Когда Илья уходил на фронт, моему отцу было четыре года. Вот что запомнил четырёхлетний Мишка: пришёл большой человек с огромной палкой за спиной (винтовкой Мосина образца 1905 года), пришёл и сказал:
— Сядем на дорогу.
Мама, Мишка и большой человек присели. Потом человек сказал:
— Прощай, Соня. — и вышел.
А Соня и Мишка остались сидеть, и ещё долго смотрели как в огороде ходят куры, аккуратно прицеливаясь перед каждым клевком. Потом Соня пошла готовить Мишке обед. Почистила и порезала морковь и картошку, затопила плиту и сварила суп. Затеяла стирку и стирала до самой ночи. И только глубокой ночью, когда оказалась одна на большой кровати, осознала, наконец, что случилось что-то глубоко непоправимое, и что это навсегда.

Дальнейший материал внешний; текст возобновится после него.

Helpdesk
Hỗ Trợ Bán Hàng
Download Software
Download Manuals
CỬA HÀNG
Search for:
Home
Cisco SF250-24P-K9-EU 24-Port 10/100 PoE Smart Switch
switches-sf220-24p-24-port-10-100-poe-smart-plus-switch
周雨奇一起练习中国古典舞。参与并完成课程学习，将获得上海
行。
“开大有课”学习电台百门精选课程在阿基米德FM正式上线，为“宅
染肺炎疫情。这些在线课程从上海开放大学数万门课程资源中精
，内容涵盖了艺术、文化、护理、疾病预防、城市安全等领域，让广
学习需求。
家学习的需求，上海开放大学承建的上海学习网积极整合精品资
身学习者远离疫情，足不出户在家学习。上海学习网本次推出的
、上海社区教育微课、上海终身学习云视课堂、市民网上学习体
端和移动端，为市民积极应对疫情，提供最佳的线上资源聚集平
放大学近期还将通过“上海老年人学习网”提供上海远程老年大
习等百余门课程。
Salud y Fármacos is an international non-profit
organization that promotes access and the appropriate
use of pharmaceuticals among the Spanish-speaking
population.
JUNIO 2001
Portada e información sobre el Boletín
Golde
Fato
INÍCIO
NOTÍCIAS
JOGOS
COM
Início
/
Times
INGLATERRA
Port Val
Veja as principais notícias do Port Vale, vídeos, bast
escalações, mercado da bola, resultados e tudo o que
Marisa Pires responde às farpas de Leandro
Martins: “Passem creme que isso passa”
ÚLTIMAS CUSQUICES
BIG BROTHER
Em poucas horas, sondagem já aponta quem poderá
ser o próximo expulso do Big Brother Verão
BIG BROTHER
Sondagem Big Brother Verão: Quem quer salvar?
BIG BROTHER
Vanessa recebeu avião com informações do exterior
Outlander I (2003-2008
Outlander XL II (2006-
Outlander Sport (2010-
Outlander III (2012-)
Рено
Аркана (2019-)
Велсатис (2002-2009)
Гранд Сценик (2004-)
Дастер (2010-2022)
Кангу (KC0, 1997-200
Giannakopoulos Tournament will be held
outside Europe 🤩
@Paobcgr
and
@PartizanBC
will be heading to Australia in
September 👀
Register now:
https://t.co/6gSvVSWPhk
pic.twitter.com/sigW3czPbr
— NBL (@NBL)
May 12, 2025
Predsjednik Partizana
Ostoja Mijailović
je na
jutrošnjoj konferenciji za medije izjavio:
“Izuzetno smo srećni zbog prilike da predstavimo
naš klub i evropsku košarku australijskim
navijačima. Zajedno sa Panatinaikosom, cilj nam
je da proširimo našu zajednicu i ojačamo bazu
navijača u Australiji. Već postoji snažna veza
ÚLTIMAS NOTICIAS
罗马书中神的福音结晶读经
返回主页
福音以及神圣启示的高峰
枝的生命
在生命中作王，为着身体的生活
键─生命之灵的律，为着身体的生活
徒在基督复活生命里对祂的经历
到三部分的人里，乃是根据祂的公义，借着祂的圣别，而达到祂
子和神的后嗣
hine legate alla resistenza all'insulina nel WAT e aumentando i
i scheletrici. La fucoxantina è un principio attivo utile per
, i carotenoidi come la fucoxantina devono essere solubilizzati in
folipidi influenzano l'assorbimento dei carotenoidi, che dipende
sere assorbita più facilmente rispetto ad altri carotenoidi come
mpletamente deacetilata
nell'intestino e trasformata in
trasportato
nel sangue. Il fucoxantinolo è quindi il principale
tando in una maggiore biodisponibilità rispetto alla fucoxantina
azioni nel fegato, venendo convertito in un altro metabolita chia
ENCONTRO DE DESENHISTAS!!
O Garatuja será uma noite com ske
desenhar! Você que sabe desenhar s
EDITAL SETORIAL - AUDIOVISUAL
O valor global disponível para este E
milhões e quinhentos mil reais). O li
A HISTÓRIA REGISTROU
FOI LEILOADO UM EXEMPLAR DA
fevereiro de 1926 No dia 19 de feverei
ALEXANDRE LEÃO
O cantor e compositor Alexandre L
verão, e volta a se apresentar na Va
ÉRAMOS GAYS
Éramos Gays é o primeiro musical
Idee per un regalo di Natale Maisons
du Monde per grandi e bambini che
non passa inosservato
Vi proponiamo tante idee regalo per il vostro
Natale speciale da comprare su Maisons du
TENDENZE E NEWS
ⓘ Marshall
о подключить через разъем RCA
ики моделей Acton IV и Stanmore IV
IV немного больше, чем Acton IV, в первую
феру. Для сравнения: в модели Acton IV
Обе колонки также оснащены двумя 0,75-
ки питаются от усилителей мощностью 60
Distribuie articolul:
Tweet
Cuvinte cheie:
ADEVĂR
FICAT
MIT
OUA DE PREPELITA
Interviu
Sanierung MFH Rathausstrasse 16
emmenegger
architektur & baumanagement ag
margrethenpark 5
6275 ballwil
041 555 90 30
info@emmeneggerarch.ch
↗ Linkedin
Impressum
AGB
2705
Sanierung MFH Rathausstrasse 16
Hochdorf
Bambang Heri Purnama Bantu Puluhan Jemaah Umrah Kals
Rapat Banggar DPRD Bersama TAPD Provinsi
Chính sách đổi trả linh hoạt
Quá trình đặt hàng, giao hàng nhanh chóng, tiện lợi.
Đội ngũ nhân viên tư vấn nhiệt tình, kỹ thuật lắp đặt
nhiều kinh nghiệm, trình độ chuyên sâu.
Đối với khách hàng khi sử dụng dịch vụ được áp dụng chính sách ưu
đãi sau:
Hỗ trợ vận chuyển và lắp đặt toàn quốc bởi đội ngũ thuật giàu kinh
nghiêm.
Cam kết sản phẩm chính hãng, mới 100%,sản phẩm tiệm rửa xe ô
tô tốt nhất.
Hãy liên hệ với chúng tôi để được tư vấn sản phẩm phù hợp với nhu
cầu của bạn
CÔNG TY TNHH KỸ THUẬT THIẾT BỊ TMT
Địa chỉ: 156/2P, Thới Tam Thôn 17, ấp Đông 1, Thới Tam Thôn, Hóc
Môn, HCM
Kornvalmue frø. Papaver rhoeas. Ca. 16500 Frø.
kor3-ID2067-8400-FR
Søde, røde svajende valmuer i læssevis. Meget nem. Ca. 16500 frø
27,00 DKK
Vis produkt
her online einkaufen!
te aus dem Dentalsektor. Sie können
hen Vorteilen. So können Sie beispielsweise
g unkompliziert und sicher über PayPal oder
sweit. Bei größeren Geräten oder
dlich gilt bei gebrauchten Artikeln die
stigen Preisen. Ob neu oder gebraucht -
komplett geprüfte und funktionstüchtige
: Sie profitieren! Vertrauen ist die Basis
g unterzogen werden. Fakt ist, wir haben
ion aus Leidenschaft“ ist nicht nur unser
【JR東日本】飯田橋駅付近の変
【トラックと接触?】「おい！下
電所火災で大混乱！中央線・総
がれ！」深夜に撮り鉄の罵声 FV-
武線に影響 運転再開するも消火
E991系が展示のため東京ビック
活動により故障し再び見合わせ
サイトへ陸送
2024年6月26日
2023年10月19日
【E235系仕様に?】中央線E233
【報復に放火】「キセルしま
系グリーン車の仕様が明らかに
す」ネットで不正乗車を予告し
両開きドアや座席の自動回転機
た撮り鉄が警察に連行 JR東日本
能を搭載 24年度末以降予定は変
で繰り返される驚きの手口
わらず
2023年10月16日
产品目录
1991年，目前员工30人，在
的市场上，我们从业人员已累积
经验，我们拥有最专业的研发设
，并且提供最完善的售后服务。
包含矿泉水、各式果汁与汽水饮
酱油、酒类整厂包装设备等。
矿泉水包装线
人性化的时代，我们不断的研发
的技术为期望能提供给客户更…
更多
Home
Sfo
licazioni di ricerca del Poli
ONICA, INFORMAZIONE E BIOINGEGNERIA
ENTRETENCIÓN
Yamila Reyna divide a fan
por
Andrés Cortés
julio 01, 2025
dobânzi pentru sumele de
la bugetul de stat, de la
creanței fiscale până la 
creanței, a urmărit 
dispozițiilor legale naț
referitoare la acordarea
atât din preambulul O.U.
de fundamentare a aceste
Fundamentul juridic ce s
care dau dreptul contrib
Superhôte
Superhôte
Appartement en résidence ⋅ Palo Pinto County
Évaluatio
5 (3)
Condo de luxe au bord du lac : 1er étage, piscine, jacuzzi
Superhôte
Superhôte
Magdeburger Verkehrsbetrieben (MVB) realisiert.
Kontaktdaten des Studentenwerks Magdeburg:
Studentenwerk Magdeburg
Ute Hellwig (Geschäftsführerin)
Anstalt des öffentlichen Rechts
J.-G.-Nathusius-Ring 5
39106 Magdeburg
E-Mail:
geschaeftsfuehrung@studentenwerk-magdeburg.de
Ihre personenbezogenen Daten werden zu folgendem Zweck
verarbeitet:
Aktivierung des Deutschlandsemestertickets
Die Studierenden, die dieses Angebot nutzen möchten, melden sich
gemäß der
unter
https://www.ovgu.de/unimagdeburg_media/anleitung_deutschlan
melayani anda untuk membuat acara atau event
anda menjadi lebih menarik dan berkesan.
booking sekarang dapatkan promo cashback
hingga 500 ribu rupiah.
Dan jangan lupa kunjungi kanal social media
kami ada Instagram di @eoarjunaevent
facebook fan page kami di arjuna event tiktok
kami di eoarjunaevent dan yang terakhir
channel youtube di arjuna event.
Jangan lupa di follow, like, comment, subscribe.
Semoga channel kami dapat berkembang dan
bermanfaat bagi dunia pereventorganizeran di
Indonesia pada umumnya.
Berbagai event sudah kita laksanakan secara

А осознав, зарыдала и разбудила Мишку, и Мишка заплакал, и так страдали они вдвоём до утра.
Днём всё было хорошо, а ночью страдания начинались снова, пока Мишке это не надоело и он замолчал. Правда, замолчал он не только в ночное время, но и днём. Перестал разговаривать. Стал лишь мычать в ответ. Тихо мычит — «да». Громко — «нет».
Вообще, Мишкины страдания начались ещё за месяц до его рождения в 1937 году. Началось это поздним летом, когда Илья все дни и ночи проводил на лесопилке в Деребовле. Направлял просеку для новой дороги. Дорогу заказали добротную, широкую. Чтобы самая тяжёлая техника прошла. И сроки утвердили самые жёсткие. Жестокие сроки.
Ближе к вечеру подошли к Сониному дому трое. Илья в Деребовле был. Соня испугалась, но виду не подала, только Мишка выдал немного: застучал в животе. Один из троих открыл книжку маленькую, а там буквы большие: «НКВД».
— Где муж? Нам поговорить надо.
— В командировке он.
— Когда вернётся?
— Не знаю. Не скоро. Работы у него много.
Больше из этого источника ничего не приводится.